On May 18, 11:34 pm, Anssi Kääriäinen <anssi.kaariai...@thl.fi> wrote:
> > You are making a lot of assumptions about the branches someone might send
> > via pull request. It is entirely valid, and often _preferable_ that someone 
> > is
> > depending on these. Maybe they were running their site on this branch,
> > developing
> > the feature to support something they needed, or simply as a way to test it
> > in the wild. Maybe someone else based their own work on an existing topic
> > branch.
>
> > Also, we can't assume that merging back to upstream is the only reason 
> > someone
> > may have created this branch.
>
> I am talking about topic branches here. If you have a branch of "admin-
> next" for example then the workflow might need to be different.
>
> It seems the correct way to describe a Github topic branches is that
> they are just another way of publishing a _patch series_. In Linux
> this is done by sending the patches to LKML. We used to do this by
> Trac patches (still accepted) and now by pull requests in Github. The
> confusion comes from the note that "public branches should never be
> rebased". The topic branches should not be viewed as public branches,
> just as a way to publish patch series.
>
> I am not sure what to do with a pull request of a branch a site is
> depending upon. If the pull is not accepted into Django, how is the
> depended-upon branch supposed to continue and be acceptable for
> further pull requests into Django? If you merge and resolve conflicts
> (by a competing approach maybe), then you will have such a messy
> history it will not be pulled into Django. If you rebase, everybody
> depending on the branch will need to do the same. If you revert the
> rejected patch, then merge, you are again having a history which
> should not be merged into Django. Am I missing something important
> here?

I have done some more research. This post is somewhat long, so if you
want just the conclusions, it is enough to read the last three
paragraphs.

First, some useful links:
http://kerneltrap.org/Linux/Git_Management
http://sethrobertson.github.com/GitBestPractices/#workflow

>From the above, and elsewhere in the net, it is pretty easy to see
that getting the "sausage making" (see GitBestPractices link above)
steps into the core repository history is not wanted. Hiding sausage
making is just a way to say we want good logical commits, but we do
not want back-and-forth development commits into the history. Getting
the development commits into the history makes the history messier,
and it makes bisecting harder. Seeing a "final whitespace cleanup" as
the commit in git blame isn't good...

In Linux the workflow is as follows: topic branches are dealt in patch
format alone. This means that there are no public topic branches, and
this again means the patch author is free to rewrite the history at
will - and that the (subsystem) committer is free to do additional
edits to the patches when committing (I don't know if they do this -
but they could). The patches sent to the mailing lists will at least
sometimes need to go through a couple of cycles of review - tune, so
additional changes to the topic branches are usually required.
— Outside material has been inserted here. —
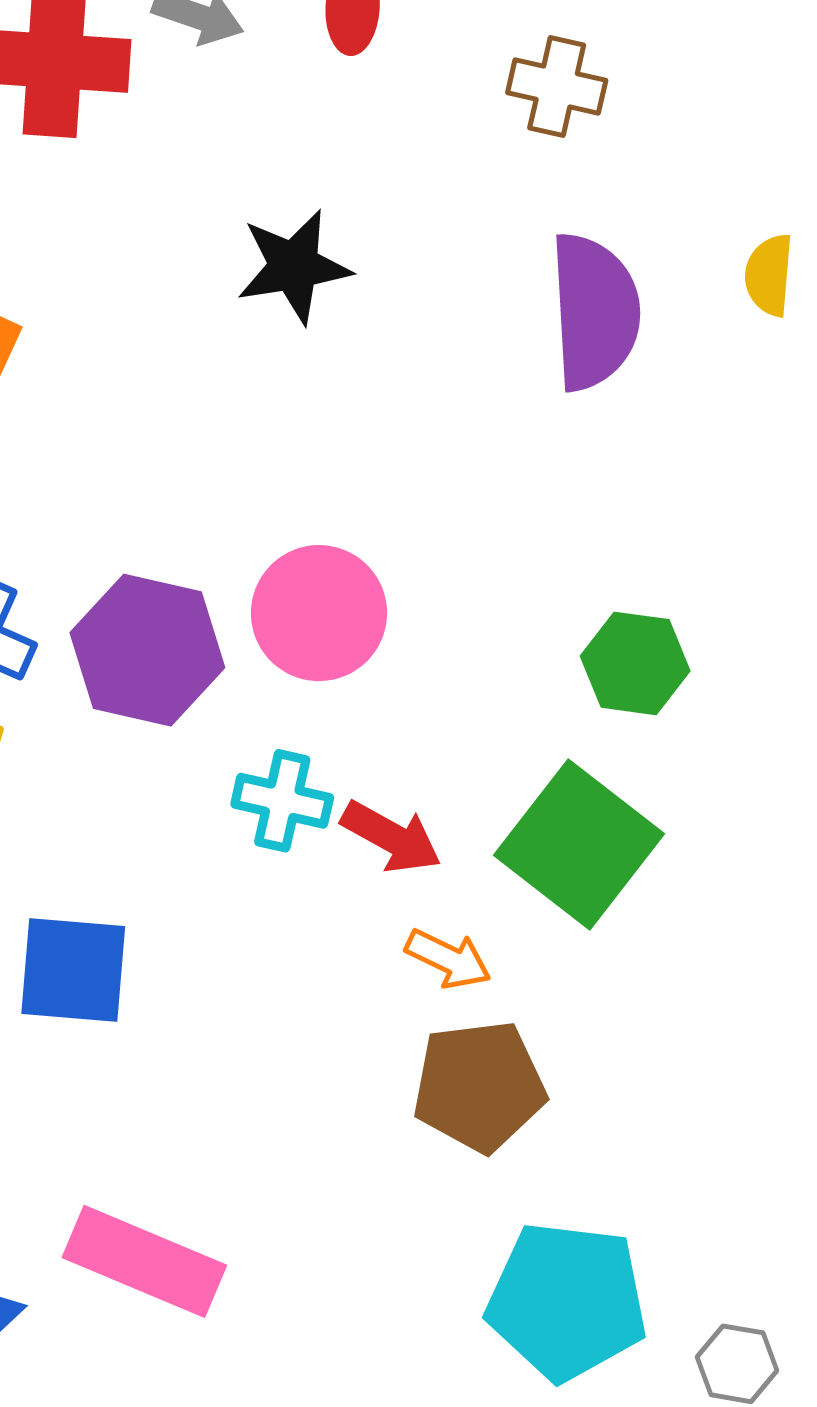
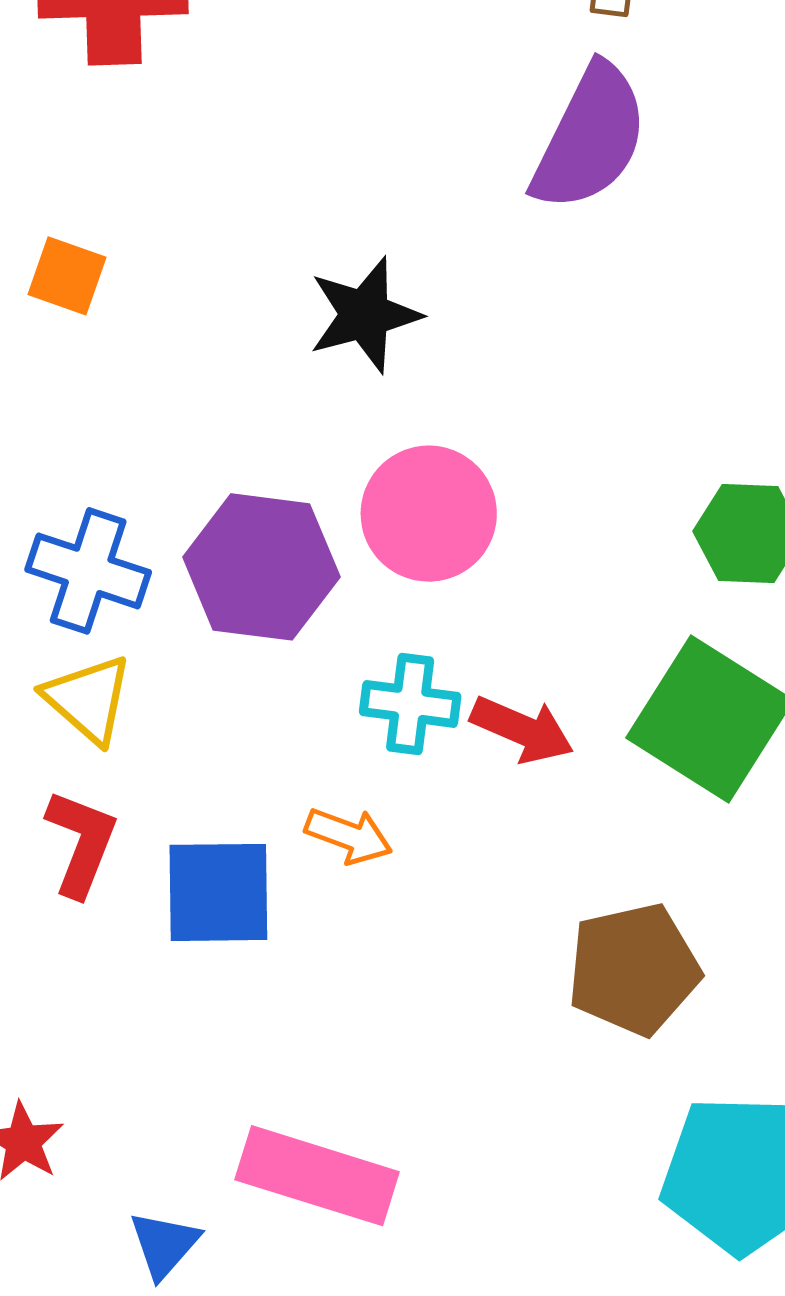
black star: (294, 266) -> (365, 315), moved
purple semicircle: (594, 312) -> (590, 138), moved, turned 35
orange arrow: (448, 959) -> (349, 836), moved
When the patch is good to go, the subsystem maintainer commits it.
After the commit, the patch is essentially part of the history of
Linux kernel already. Linus may reject it, or ask for some more
polishing, but he usually does not do this. The subsystem maintainer
is really the maintainer of that part of the kernel, and is officially
so. If for some reason revert is needed, the subsystem maintainer
simply reverts the patch, and Linux master will get the commit +
revert commit of the rejected patch.

The Git team uses a different workflow: they have public branches they
reset once in a while. The 'pu' (proposed updates) branch mentioned in
these links: 
http://www.kernel.org/pub/software/scm/git/docs/v1.7.2.2/gitworkflows.html,
http://stackoverflow.com/a/5713627. So, even the Git developers do
rebase / reset public branches. We do not have a "pu" branch, but one
might be a good idea in the future.

In the http://kerneltrap.org/Linux/Git_Management link Linus argues
that public branches should never be rebased - and his take on this is
very strict, this would apply to any branch that is potentially
public, and thus to github topic branches too. This would cause a
messy history to appear in the commit history of the topic branches,
and as mentioned above this is not a good idea.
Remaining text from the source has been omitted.